March 28, 1993|SUSAN HEEGER

A bold building can demand a lot from a garden: Gutsy plants, paths and walls must fall in step with the architecture but also speak for themselves. For garden designer Nancy Goslee Power, that was the case with this unusual Westside residence by San Francisco architect Mark Mack, who created an inner courtyard between a street-facing studio and the wedge-shaped house.

Power echoed Mack's geometry with a wedge-shaped perennial bed heaped with spiked, strapped and spilling plants. To go with his dining terrace and outdoor spa, she added a children's lawn and a hand-colored, concrete-block path that links living and gardening spaces.
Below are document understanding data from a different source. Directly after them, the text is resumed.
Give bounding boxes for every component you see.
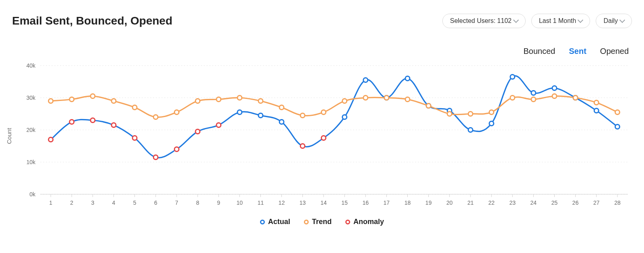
svg-point-117 [510,96,515,100]
svg-text:0k: 0k [29,191,36,197]
tab-bounced[interactable]: Bounced [524,47,555,56]
svg-point-121 [594,101,599,105]
svg-text:22: 22 [488,200,495,206]
svg-text:15: 15 [341,200,348,206]
legend-anomaly-label: Anomaly [353,218,384,226]
svg-text:25: 25 [551,200,558,206]
svg-point-93 [594,109,599,113]
svg-point-97 [91,94,95,99]
svg-point-73 [174,147,179,152]
granularity-filter-label: Daily [603,17,618,25]
page-title: Email Sent, Bounced, Opened [12,14,172,27]
svg-text:40k: 40k [26,62,36,69]
svg-point-82 [363,78,368,82]
svg-text:3: 3 [91,200,94,206]
users-filter[interactable]: Selected Users: 1102 [442,14,526,28]
svg-point-89 [510,75,515,79]
svg-text:7: 7 [175,200,178,206]
svg-point-79 [300,144,305,148]
svg-point-111 [384,96,389,100]
svg-point-99 [132,105,137,110]
svg-point-80 [321,136,326,140]
svg-text:24: 24 [530,200,537,206]
svg-point-69 [91,118,95,123]
chart: Count 0k10k20k30k40k12345678910111213141… [12,62,632,210]
svg-point-70 [111,123,116,128]
svg-text:11: 11 [258,200,264,206]
svg-point-113 [426,104,431,108]
legend-trend: Trend [304,218,332,226]
svg-text:18: 18 [405,200,411,206]
svg-point-94 [615,125,619,129]
legend-actual: Actual [260,218,290,226]
svg-point-68 [70,120,74,124]
y-axis-label: Count [6,128,12,144]
svg-point-107 [300,113,305,118]
svg-point-120 [573,96,578,100]
svg-point-67 [49,138,53,142]
svg-text:2: 2 [70,200,73,206]
tab-opened[interactable]: Opened [600,47,629,56]
svg-text:14: 14 [320,200,327,206]
svg-point-71 [132,136,137,140]
svg-point-106 [279,105,284,110]
svg-point-78 [279,120,284,124]
chevron-down-icon [513,17,519,23]
legend-trend-label: Trend [312,218,332,226]
range-filter[interactable]: Last 1 Month [531,14,590,28]
tab-sent[interactable]: Sent [569,47,586,56]
svg-text:21: 21 [467,200,474,206]
svg-text:12: 12 [279,200,285,206]
legend-anomaly: Anomaly [345,218,384,226]
svg-point-90 [531,91,536,95]
svg-point-96 [70,97,74,102]
svg-point-84 [405,76,410,81]
svg-point-114 [447,112,452,116]
svg-text:27: 27 [593,200,600,206]
circle-icon [260,220,265,224]
svg-point-102 [196,99,200,103]
svg-text:6: 6 [154,200,157,206]
svg-text:28: 28 [614,200,621,206]
svg-point-110 [363,96,368,100]
chevron-down-icon [578,17,583,23]
series-tabs: Bounced Sent Opened [12,47,632,56]
svg-text:10: 10 [237,200,243,206]
svg-point-81 [343,115,347,119]
svg-point-77 [258,113,263,118]
svg-text:13: 13 [299,200,306,206]
svg-point-103 [217,97,221,102]
svg-point-104 [237,96,242,100]
svg-point-101 [174,110,179,115]
granularity-filter[interactable]: Daily [596,14,632,28]
svg-text:16: 16 [362,200,369,206]
svg-text:30k: 30k [26,95,36,101]
svg-point-72 [153,155,158,160]
svg-point-108 [321,110,326,115]
filter-bar: Selected Users: 1102 Last 1 Month Daily [442,14,632,28]
svg-point-109 [343,99,347,103]
svg-point-119 [552,94,557,99]
circle-icon [345,220,350,224]
svg-point-74 [196,130,200,134]
legend-actual-label: Actual [268,218,290,226]
svg-text:5: 5 [133,200,136,206]
svg-point-91 [552,86,557,91]
svg-text:26: 26 [572,200,579,206]
svg-point-98 [111,99,116,103]
svg-text:20: 20 [446,200,453,206]
svg-text:1: 1 [49,200,52,206]
svg-point-112 [405,97,410,102]
svg-text:17: 17 [384,200,390,206]
svg-text:8: 8 [196,200,199,206]
svg-point-115 [468,112,473,116]
svg-text:19: 19 [425,200,432,206]
svg-point-116 [489,110,494,115]
range-filter-label: Last 1 Month [539,17,576,25]
svg-text:10k: 10k [26,159,36,165]
svg-text:23: 23 [509,200,516,206]
svg-point-118 [531,97,536,102]
svg-text:9: 9 [217,200,220,206]
users-filter-label: Selected Users: 1102 [450,17,512,25]
circle-icon [304,220,309,224]
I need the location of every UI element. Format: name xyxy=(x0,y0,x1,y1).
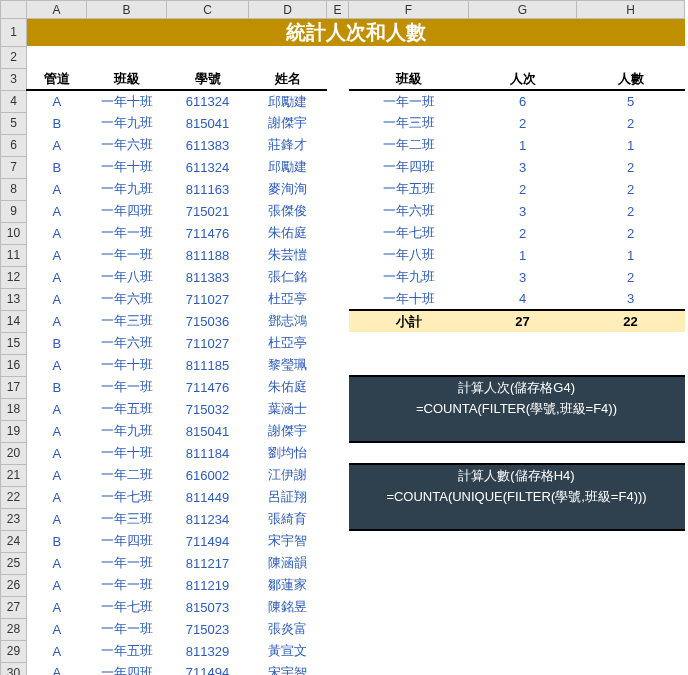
row-header-3[interactable]: 3 xyxy=(1,68,27,90)
row-header-26[interactable]: 26 xyxy=(1,574,27,596)
left-d: 陳涵韻 xyxy=(249,552,327,574)
right-header-g: 人次 xyxy=(469,68,577,90)
row-header-23[interactable]: 23 xyxy=(1,508,27,530)
right-g: 3 xyxy=(469,266,577,288)
col-header-D[interactable]: D xyxy=(249,1,327,19)
left-b: 一年八班 xyxy=(87,266,167,288)
left-d: 邱勵建 xyxy=(249,156,327,178)
blank xyxy=(87,46,167,68)
spreadsheet-grid[interactable]: ABCDEFGH 1統計人次和人數23管道班級學號姓名班級人次人數4A一年十班6… xyxy=(0,0,685,675)
row-header-30[interactable]: 30 xyxy=(1,662,27,675)
left-b: 一年一班 xyxy=(87,618,167,640)
blank xyxy=(469,46,577,68)
blank xyxy=(577,574,685,596)
gap xyxy=(327,156,349,178)
left-b: 一年十班 xyxy=(87,354,167,376)
col-header-G[interactable]: G xyxy=(469,1,577,19)
left-c: 811234 xyxy=(167,508,249,530)
blank xyxy=(349,618,469,640)
right-g: 2 xyxy=(469,222,577,244)
left-header-c: 學號 xyxy=(167,68,249,90)
blank xyxy=(349,354,469,376)
blank xyxy=(577,332,685,354)
left-d: 朱芸愷 xyxy=(249,244,327,266)
row-header-4[interactable]: 4 xyxy=(1,90,27,112)
row-header-22[interactable]: 22 xyxy=(1,486,27,508)
row-header-7[interactable]: 7 xyxy=(1,156,27,178)
row-header-20[interactable]: 20 xyxy=(1,442,27,464)
formula1-pad xyxy=(349,420,685,442)
right-g: 3 xyxy=(469,200,577,222)
right-f: 一年四班 xyxy=(349,156,469,178)
col-header-C[interactable]: C xyxy=(167,1,249,19)
row-header-9[interactable]: 9 xyxy=(1,200,27,222)
blank xyxy=(327,46,349,68)
col-header-F[interactable]: F xyxy=(349,1,469,19)
blank xyxy=(577,640,685,662)
row-header-2[interactable]: 2 xyxy=(1,46,27,68)
left-d: 杜亞亭 xyxy=(249,332,327,354)
row-header-25[interactable]: 25 xyxy=(1,552,27,574)
row-header-11[interactable]: 11 xyxy=(1,244,27,266)
row-header-14[interactable]: 14 xyxy=(1,310,27,332)
row-header-6[interactable]: 6 xyxy=(1,134,27,156)
row-header-18[interactable]: 18 xyxy=(1,398,27,420)
row-header-5[interactable]: 5 xyxy=(1,112,27,134)
gap xyxy=(327,640,349,662)
right-h: 2 xyxy=(577,178,685,200)
blank xyxy=(577,442,685,464)
col-header-A[interactable]: A xyxy=(27,1,87,19)
left-a: A xyxy=(27,574,87,596)
row-header-19[interactable]: 19 xyxy=(1,420,27,442)
left-c: 611324 xyxy=(167,156,249,178)
column-headers[interactable]: ABCDEFGH xyxy=(1,1,685,19)
gap xyxy=(327,90,349,112)
row-header-16[interactable]: 16 xyxy=(1,354,27,376)
right-g: 1 xyxy=(469,244,577,266)
row-header-1[interactable]: 1 xyxy=(1,19,27,47)
gap xyxy=(327,442,349,464)
right-f: 一年九班 xyxy=(349,266,469,288)
left-a: A xyxy=(27,310,87,332)
blank xyxy=(469,640,577,662)
blank xyxy=(469,662,577,675)
col-header-H[interactable]: H xyxy=(577,1,685,19)
left-d: 張傑俊 xyxy=(249,200,327,222)
row-header-15[interactable]: 15 xyxy=(1,332,27,354)
row-header-17[interactable]: 17 xyxy=(1,376,27,398)
row-header-8[interactable]: 8 xyxy=(1,178,27,200)
left-b: 一年十班 xyxy=(87,90,167,112)
row-header-21[interactable]: 21 xyxy=(1,464,27,486)
row-header-28[interactable]: 28 xyxy=(1,618,27,640)
left-a: A xyxy=(27,288,87,310)
row-header-10[interactable]: 10 xyxy=(1,222,27,244)
col-header-E[interactable]: E xyxy=(327,1,349,19)
col-header-B[interactable]: B xyxy=(87,1,167,19)
left-b: 一年六班 xyxy=(87,332,167,354)
left-b: 一年十班 xyxy=(87,156,167,178)
right-f: 一年三班 xyxy=(349,112,469,134)
right-header-f: 班級 xyxy=(349,68,469,90)
left-c: 611383 xyxy=(167,134,249,156)
right-g: 1 xyxy=(469,134,577,156)
row-header-29[interactable]: 29 xyxy=(1,640,27,662)
left-d: 鄧志鴻 xyxy=(249,310,327,332)
left-a: A xyxy=(27,508,87,530)
row-header-24[interactable]: 24 xyxy=(1,530,27,552)
formula2-label: 計算人數(儲存格H4) xyxy=(349,464,685,486)
left-d: 朱佑庭 xyxy=(249,376,327,398)
blank xyxy=(577,662,685,675)
left-d: 宋宇智 xyxy=(249,662,327,675)
left-a: A xyxy=(27,618,87,640)
row-header-27[interactable]: 27 xyxy=(1,596,27,618)
left-d: 張炎富 xyxy=(249,618,327,640)
left-d: 莊鋒才 xyxy=(249,134,327,156)
row-header-12[interactable]: 12 xyxy=(1,266,27,288)
left-c: 711027 xyxy=(167,332,249,354)
blank xyxy=(349,442,469,464)
left-d: 葉涵士 xyxy=(249,398,327,420)
left-b: 一年七班 xyxy=(87,486,167,508)
gap xyxy=(327,662,349,675)
right-header-h: 人數 xyxy=(577,68,685,90)
row-header-13[interactable]: 13 xyxy=(1,288,27,310)
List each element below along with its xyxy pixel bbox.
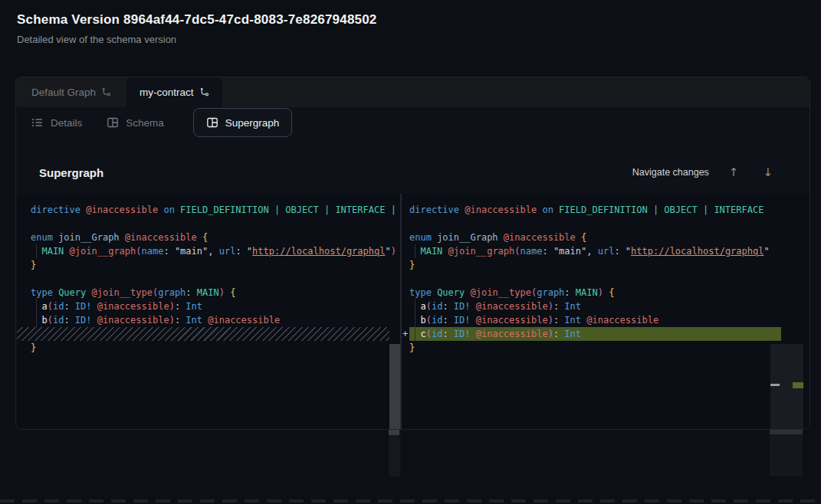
diff-pane-original[interactable]: directive @inaccessible on FIELD_DEFINIT… [17, 194, 400, 430]
diff-added-row: c(id: ID! @inaccessible): Int+ [402, 327, 781, 341]
subtab-schema-label: Schema [126, 117, 164, 129]
section-header: Supergraph Navigate changes ↑ ↓ [39, 157, 777, 188]
section-title: Supergraph [39, 166, 103, 179]
previous-change-button[interactable]: ↑ [724, 164, 744, 181]
diff-editor[interactable]: directive @inaccessible on FIELD_DEFINIT… [17, 194, 810, 430]
tab-default-graph-label: Default Graph [31, 87, 96, 98]
code-row: enum join__Graph @inaccessible { [17, 231, 400, 244]
graph-tab-bar: Default Graph my-contract [16, 77, 810, 107]
indent-guide [415, 244, 415, 258]
code-row: b(id: ID! @inaccessible): Int @inaccessi… [17, 313, 400, 327]
minimap[interactable] [770, 194, 810, 430]
code-row: MAIN @join__graph(name: "main", url: "ht… [17, 244, 400, 258]
code-row: } [402, 341, 770, 355]
code-row: a(id: ID! @inaccessible): Int [402, 299, 770, 313]
code-row [17, 272, 400, 286]
minimap-position-mark [770, 384, 780, 386]
subtab-supergraph[interactable]: Supergraph [193, 108, 293, 137]
code-row: directive @inaccessible on FIELD_DEFINIT… [402, 203, 770, 217]
indent-guide [36, 244, 37, 258]
code-row: } [17, 341, 400, 355]
code-row: MAIN @join__graph(name: "main", url: "ht… [402, 244, 770, 258]
code-row: a(id: ID! @inaccessible): Int [17, 299, 400, 313]
indent-guide [36, 299, 37, 313]
tab-default-graph[interactable]: Default Graph [16, 77, 126, 107]
navigate-changes-label: Navigate changes [632, 167, 709, 178]
minimap-overflow-strip [770, 430, 803, 476]
indent-guide [415, 327, 415, 341]
overview-ruler-added-mark [793, 382, 803, 388]
diff-pane-modified[interactable]: directive @inaccessible on FIELD_DEFINIT… [402, 194, 770, 430]
code-row: b(id: ID! @inaccessible): Int @inaccessi… [402, 313, 770, 327]
navigate-changes: Navigate changes ↑ ↓ [632, 164, 777, 181]
subtab-details-label: Details [51, 117, 82, 129]
view-tab-bar: Details Schema Supergraph [16, 107, 810, 138]
page-title: Schema Version 8964af44-7dc5-47cd-8083-7… [17, 12, 377, 28]
split-view-icon [206, 116, 218, 129]
code-row [402, 217, 770, 231]
fork-icon [101, 87, 111, 97]
next-change-button[interactable]: ↓ [758, 164, 777, 181]
code-row: } [402, 258, 770, 272]
code-row [402, 272, 770, 286]
list-icon [31, 116, 44, 129]
added-line-marker: + [402, 327, 408, 341]
bottom-dashed-edge [0, 499, 821, 502]
code-row: } [17, 258, 400, 272]
indent-guide [415, 313, 415, 327]
tab-my-contract-label: my-contract [140, 87, 194, 98]
code-row: type Query @join__type(graph: MAIN) { [402, 286, 770, 299]
page-subtitle: Detailed view of the schema version [17, 34, 176, 45]
divider-overflow-strip [399, 430, 401, 476]
code-row [17, 217, 400, 231]
tab-my-contract[interactable]: my-contract [126, 77, 222, 107]
fork-icon [199, 87, 209, 97]
indent-guide [415, 299, 415, 313]
schema-version-card: Default Graph my-contract Details [15, 77, 810, 430]
code-row: directive @inaccessible on FIELD_DEFINIT… [17, 203, 400, 217]
diff-filler-row [17, 327, 389, 341]
split-view-icon [107, 116, 119, 129]
scrollbar-overflow-strip [389, 430, 399, 476]
subtab-details[interactable]: Details [28, 109, 85, 136]
subtab-supergraph-label: Supergraph [225, 117, 280, 129]
code-row: enum join__Graph @inaccessible { [402, 231, 770, 244]
subtab-schema[interactable]: Schema [103, 109, 167, 136]
scrollbar-thumb[interactable] [389, 344, 400, 430]
indent-guide [36, 313, 37, 327]
code-row: type Query @join__type(graph: MAIN) { [17, 286, 400, 299]
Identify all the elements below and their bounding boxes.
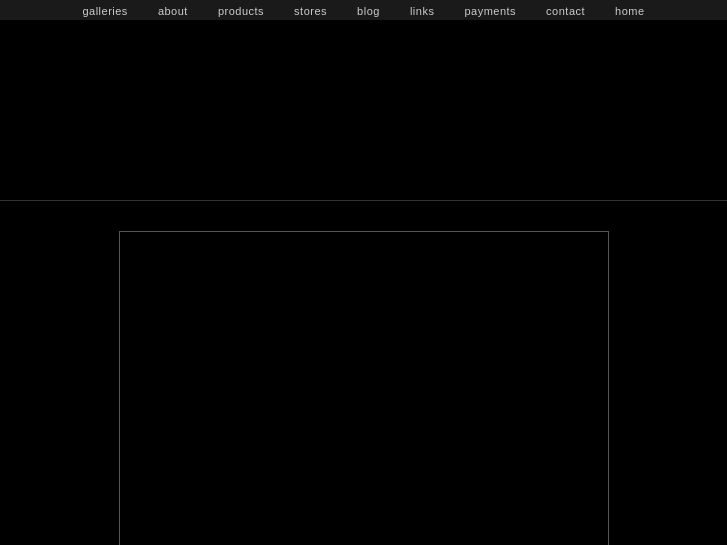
- nav-link-blog[interactable]: blog: [342, 5, 395, 17]
- nav-link-stores[interactable]: stores: [279, 5, 342, 17]
- header-area: [0, 20, 727, 110]
- nav-item-stores[interactable]: stores: [279, 1, 342, 19]
- content-box: [119, 231, 609, 545]
- nav-link-payments[interactable]: payments: [449, 5, 531, 17]
- nav-link-contact[interactable]: contact: [531, 5, 600, 17]
- nav-item-home[interactable]: home: [600, 1, 660, 19]
- nav-item-contact[interactable]: contact: [531, 1, 600, 19]
- nav-item-galleries[interactable]: galleries: [67, 1, 142, 19]
- navigation-bar: galleries about products stores blog lin…: [0, 0, 727, 20]
- nav-item-blog[interactable]: blog: [342, 1, 395, 19]
- nav-item-products[interactable]: products: [203, 1, 279, 19]
- nav-link-about[interactable]: about: [143, 5, 203, 17]
- main-content: [0, 201, 727, 545]
- nav-link-links[interactable]: links: [395, 5, 450, 17]
- nav-item-payments[interactable]: payments: [449, 1, 531, 19]
- nav-link-home[interactable]: home: [600, 5, 660, 17]
- nav-link-galleries[interactable]: galleries: [67, 5, 142, 17]
- nav-link-products[interactable]: products: [203, 5, 279, 17]
- nav-item-links[interactable]: links: [395, 1, 450, 19]
- nav-menu: galleries about products stores blog lin…: [67, 1, 659, 19]
- nav-item-about[interactable]: about: [143, 1, 203, 19]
Her palette of red, purple, orange, pink and blue not only blooms well against the terra-cotta-colored house but also makes for interesting plant combinations: red-hot poker beneath blue hibiscus, Pride of Madeira beside sea lavender ( Limonium perezii ), silver artemisia ('Powis Castle') against the rich greens of agapanthus and Liriope gigantea. Alongside and overhead, dripping from a green arbor, a heated mix of bougainvilleas--'California Gold,' 'Orange King' and 'California Sunset'--lights up the walk from gate to house.

In this courtyard, house and garden come together in what Power calls "the Roman way." The garden surges around the house; the house embraces the outdoors. As Power puts it: "They become one thing--just what we need for life in L.A."